For the past six years, the primary focus of my research has been debunking Automated Essay Scoring AKA Robo-Grading. As Melanie Mitchell has eloquently noted in a New York Times Op-Ed computers do not understand meaning. Communicating meaning is the primary function of writing, To computers, however, meaning is not only invisible, but it is also irrelevant.
All computer grading is based on the counting of proxies, such as: the total number of words, the average number of words in a sentence, the average number of characters in a word, the frequency of infrequently used words, the number of sentences in a paragraph, etc. Significantly, most computer grading engines cannot deal with texts over one-thousand words and prefer first drafts written in less than an hour.
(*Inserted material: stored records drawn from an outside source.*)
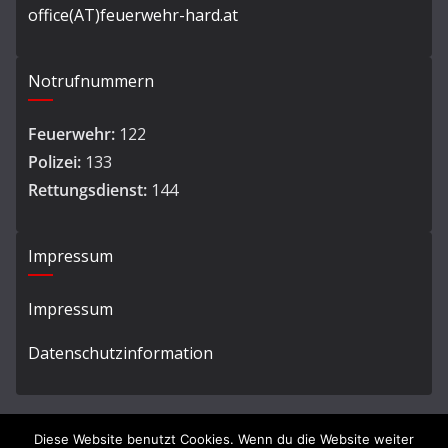
office(AT)feuerwehr-hard.at
Notrufnummern
Feuerwehr:
122
Polizei:
133
Rettungsdienst:
144
Impressum
Impressum
Datenschutzinformation
Diese Website benutzt Cookies. Wenn du die Website weiter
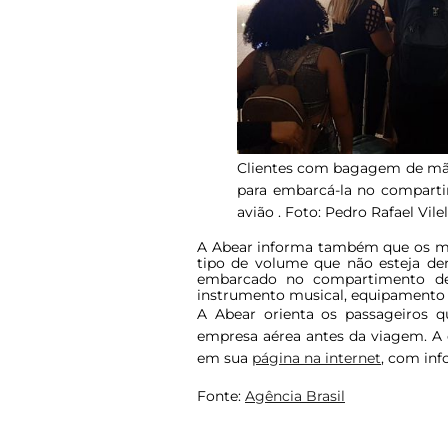
Clientes com bagagem de mão
para embarcá-la no compart
avião . Foto: Pedro Rafael Vil
A Abear informa também que os mes
tipo de volume que não esteja den
embarcado no compartimento de
instrumento musical, equipamento e
A Abear orienta os passageiros 
empresa aérea antes da viagem. A 
em sua
página na internet
, com in
Fonte:
Agência Brasil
I have argued against AES in “Length, Score, Time, & Construct Validity in Holistically Graded Writing Assessments: The Case against Automated Essay Scoring (AES),” “Critique of Mark D. Shermis & Ben Hammer, ‘Contrasting State-of-the-Art Automated Scoring of Essays: Analysis’,” “When ‘the state of the art’ is counting words,” and “Grammar checkers do not work.”
Much of my work is summarized in this power-point presentation.
My most substantive and successful work on the use of AES was in Australia in conjunction with my collaboration with the New South Wales Teachers Federation and other teachers unions. I wrote a report that resulted in the National Education Council overriding the Federal Education Minister and halting the use of AES for national tests.
The most powerful as well as dramatic refutation of the validity of AES has been the BABEL Generator created by three undergraduates from MIT and Harvard and me. It produces complete gibberish that receives perfect scores from most AES engines.